MITRE ATT&CK as a thinking tool

ATT&CK is not a checklist of things to try. Used as a checklist, it becomes noise — a list of techniques to run through until something works. Used as a thinking tool, it asks a different question: what would an adversary do next from here, and why?

When initial access is established via an exploit, the next question is not "what other modules can I run" — it is "what does a real attacker prioritise after gaining a foothold?" The ATT&CK framework answers that with data from real-world adversary behaviour: privilege escalation, persistence, lateral movement, data collection, exfiltration. Each technique has a specific purpose in the attack chain.

Mapping findings to TTPs forces precision. T1548 Abuse Elevation Control Mechanism is not "I got root somehow" — it is a specific category of technique with specific sub-techniques, each with specific detection and prevention controls. When the finding maps to a TTP, the defensive question becomes concrete: do the controls on this system detect or prevent this technique? If not, that is a detection gap, and the report can say so explicitly.

Two audiences, one engagement

The output of the engagement was two documents: a technical security report and an executive presentation for a CISO-level audience.

The technical report documents every finding with evidence, CVE references, MITRE ATT&CK mappings, and specific remediation guidance. It is written for the person who will implement the fixes — precise, actionable, and complete.

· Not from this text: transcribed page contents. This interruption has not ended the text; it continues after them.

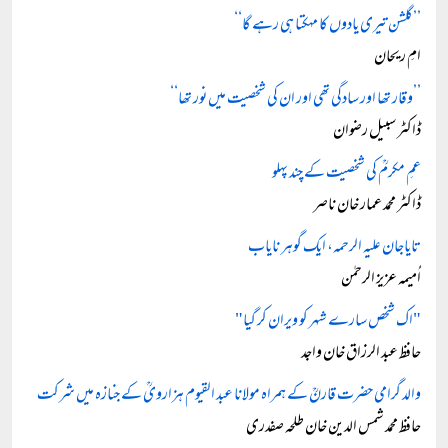
’’گلشن تیری یادوں کا مہکتا ہی رہے گا‘‘
امِ ریحان
’’وقار تھا اور سادگی تھی اور ان کی شخصیت میں نور تھا‘‘
ڈاکٹر سبیل رضوان
عمِ مکرمؒ کی شخصیت کے چند پہلو
ڈاکٹر محمد عمار خان ناصر
تایاجان علیہ الرحمہ، ایک گوہر نایاب
اُمیمہ عزیز الرحمٰن
"اک شخص سارے شہر کو ویران کر گیا"
حافظ عبد الرزاق خان واجد
والد گرامی حضرت قارنؒ کے ہمراہ مولانا عبد القیوم ہزارویؒ کے جنازہ میں شرکت
حافظ محمد شمس الدین خان طلحہ صفدری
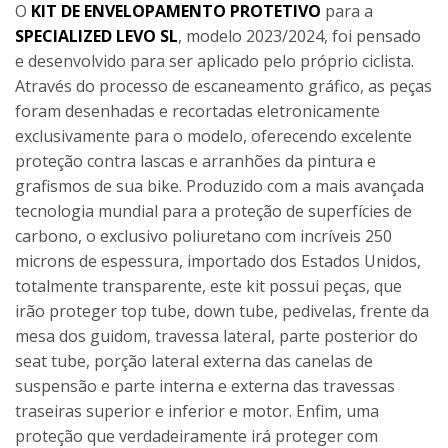
O
KIT DE ENVELOPAMENTO PROTETIVO
para a
SPECIALIZED LEVO SL
, modelo 2023/2024, foi pensado
e desenvolvido para ser aplicado pelo próprio ciclista.
Através do processo de escaneamento gráfico, as peças
foram desenhadas e recortadas eletronicamente
exclusivamente para o modelo, oferecendo excelente
proteção contra lascas e arranhões da pintura e
grafismos de sua bike. Produzido com a mais avançada
tecnologia mundial para a proteção de superfícies de
carbono, o exclusivo poliuretano com incríveis 250
microns de espessura, importado dos Estados Unidos,
totalmente transparente, este kit possui peças, que
irão proteger top tube, down tube, pedivelas, frente da
mesa dos guidom, travessa lateral, parte posterior do
seat tube, porção lateral externa das canelas de
suspensão e parte interna e externa das travessas
traseiras superior e inferior e motor. Enfim, uma
proteção que verdadeiramente irá proteger com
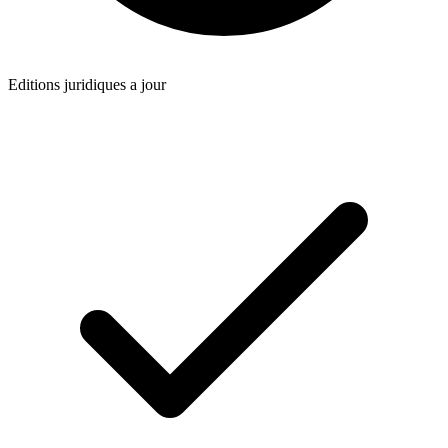
Editions juridiques a jour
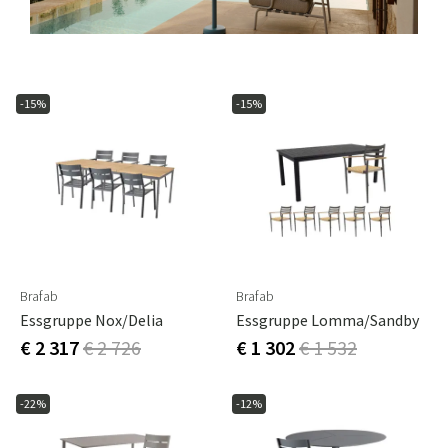
-15%
-15%
Brafab
Brafab
Essgruppe Nox/Delia
Essgruppe Lomma/Sandby
€ 2 317
€ 2 726
€ 1 302
€ 1 532
-22%
-12%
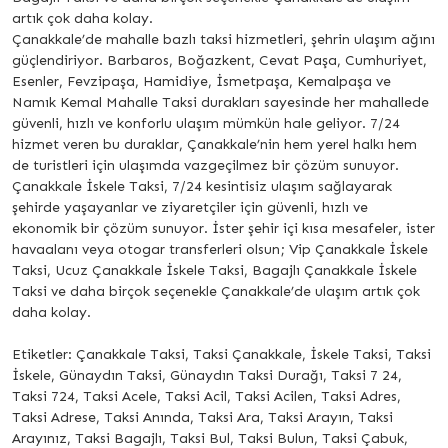
artık çok daha kolay.
Çanakkale’de mahalle bazlı taksi hizmetleri, şehrin ulaşım ağını
güçlendiriyor. Barbaros, Boğazkent, Cevat Paşa, Cumhuriyet,
Esenler, Fevzipaşa, Hamidiye, İsmetpaşa, Kemalpaşa ve
Namık Kemal Mahalle Taksi durakları sayesinde her mahallede
güvenli, hızlı ve konforlu ulaşım mümkün hale geliyor. 7/24
hizmet veren bu duraklar, Çanakkale’nin hem yerel halkı hem
de turistleri için ulaşımda vazgeçilmez bir çözüm sunuyor.
Çanakkale İskele Taksi, 7/24 kesintisiz ulaşım sağlayarak
şehirde yaşayanlar ve ziyaretçiler için güvenli, hızlı ve
ekonomik bir çözüm sunuyor. İster şehir içi kısa mesafeler, ister
havaalanı veya otogar transferleri olsun; Vip Çanakkale İskele
Taksi, Ucuz Çanakkale İskele Taksi, Bagajlı Çanakkale İskele
Taksi ve daha birçok seçenekle Çanakkale’de ulaşım artık çok
daha kolay.
Etiketler: Çanakkale Taksi, Taksi Çanakkale, İskele Taksi, Taksi
İskele, Günaydın Taksi, Günaydın Taksi Durağı, Taksi 7 24,
Taksi 724, Taksi Acele, Taksi Acil, Taksi Acilen, Taksi Adres,
Taksi Adrese, Taksi Anında, Taksi Ara, Taksi Arayın, Taksi
Arayınız, Taksi Bagajlı, Taksi Bul, Taksi Bulun, Taksi Çabuk,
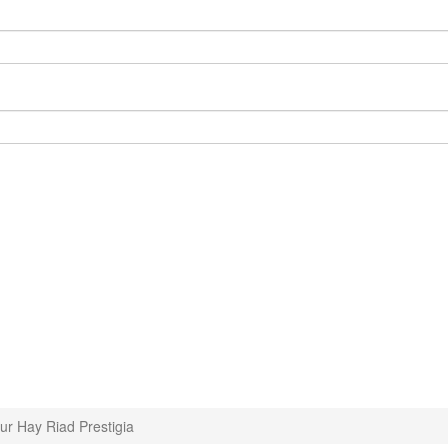
ur Hay Riad Prestigia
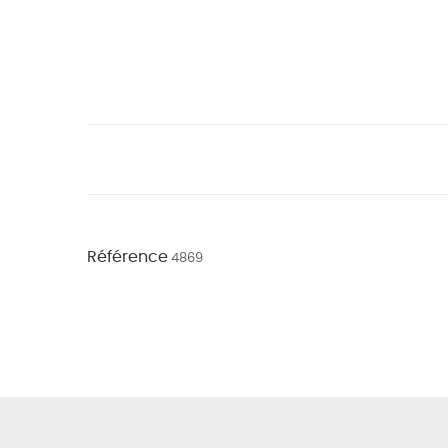
Référence
4869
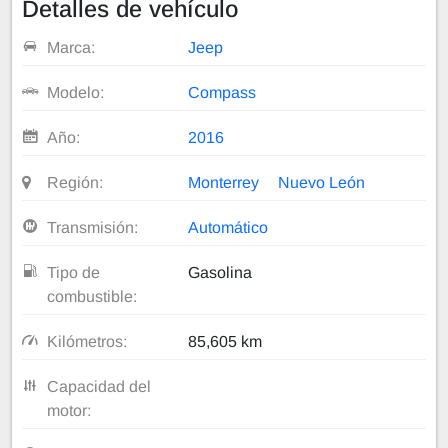
Detalles de vehículo
Marca:
Jeep
Modelo:
Compass
Año:
2016
Región:
Monterrey
Nuevo León
Transmisión:
Automático
Tipo de
Gasolina
combustible:
Kilómetros:
85,605 km
Capacidad del
motor:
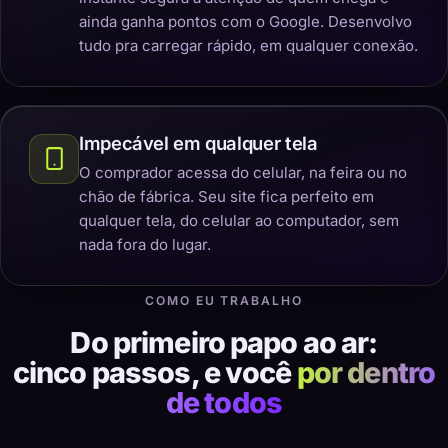
ainda ganha pontos com o Google. Desenvolvo
tudo pra carregar rápido, em qualquer conexão.
Impecável em qualquer tela
O comprador acessa do celular, na feira ou no
chão de fábrica. Seu site fica perfeito em
qualquer tela, do celular ao computador, sem
nada fora do lugar.
COMO EU TRABALHO
Do primeiro papo ao ar:
cinco passos, e você
por dentro
de todos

The executive presentation translates the same findings into business risk language. Not "vsftpd 2.3.4 CVE-2011-2523" — but "unauthenticated remote access to the server is possible via a known backdoor in the FTP service, rated Critical, remediation: update or replace the service." Risk severity, business impact, remediation priority. Written for the person who will decide where to allocate remediation budget.

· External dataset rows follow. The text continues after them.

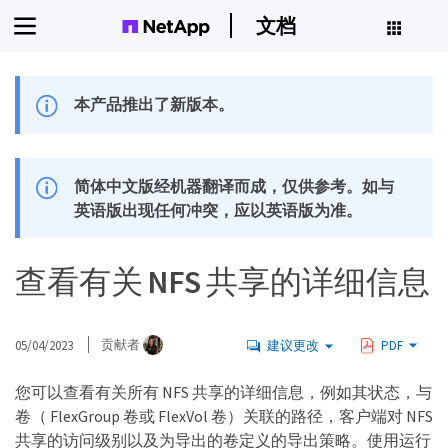
文档
本产品推出了新版本。
简体中文版经机器翻译而成，仅供参考。如与
英语版出现任何冲突，应以英语版为准。
查看有关 NFS 共享的详细信息
05/04/2023
贡献者
建议更改
PDF
您可以查看有关所有 NFS 共享的详细信息，例如其状态，与
卷（ FlexGroup 卷或 FlexVol 卷）关联的路径，客户端对 NFS
共享的访问级别以及为导出的卷定义的导出策略。使用运行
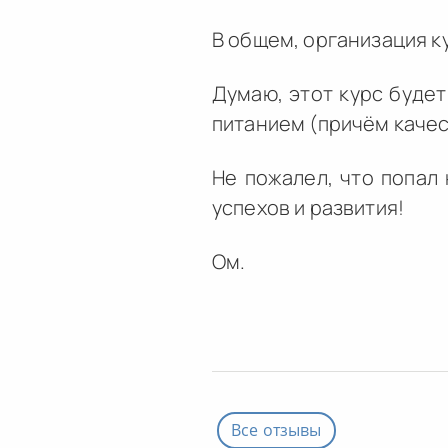
В общем, организация к
Думаю, этот курс будет
питанием (причём качес
Не пожалел, что попал 
успехов и развития!
Ом.
Все отзывы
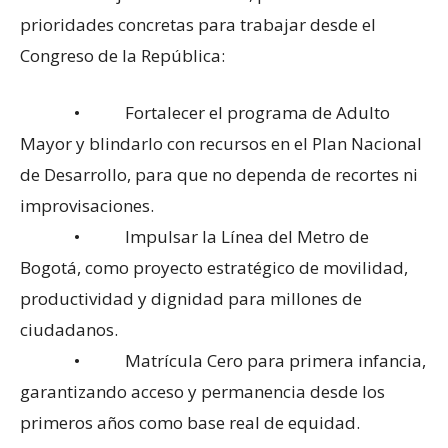
prioridades concretas para trabajar desde el
Congreso de la República:
• Fortalecer el programa de Adulto
Mayor y blindarlo con recursos en el Plan Nacional
de Desarrollo, para que no dependa de recortes ni
improvisaciones.
• Impulsar la Línea del Metro de
Bogotá, como proyecto estratégico de movilidad,
productividad y dignidad para millones de
ciudadanos.
• Matrícula Cero para primera infancia,
garantizando acceso y permanencia desde los
primeros años como base real de equidad.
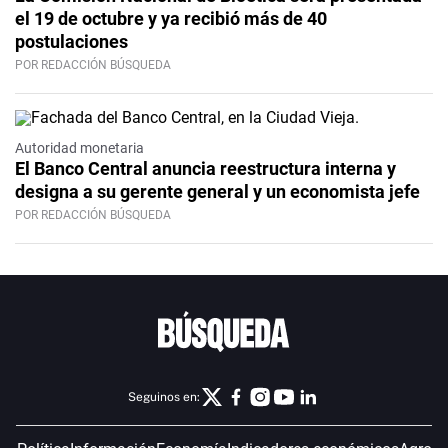
el 19 de octubre y ya recibió más de 40
postulaciones
POR REDACCIÓN BÚSQUEDA
Autoridad monetaria
El Banco Central anuncia reestructura interna y
designa a su gerente general y un economista jefe
POR REDACCIÓN BÚSQUEDA
Seguinos en:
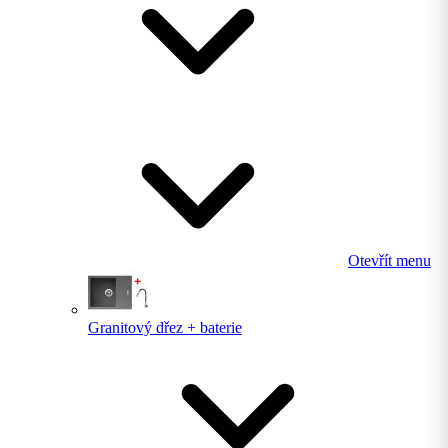
Otevřít menu
Granitový dřez + baterie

Writing both from the same engagement forces clarity about what actually matters. If a finding cannot be explained in business terms, its severity rating is probably wrong.

The takeaway

The gap between finding a vulnerability and exploiting it responsibly is not a technical gap. It is a methodological one: evidence before action, ATT&CK mapping before exploitation, and a report that tells two completely different audiences exactly what they need to know. The exploit is the smallest part of the work.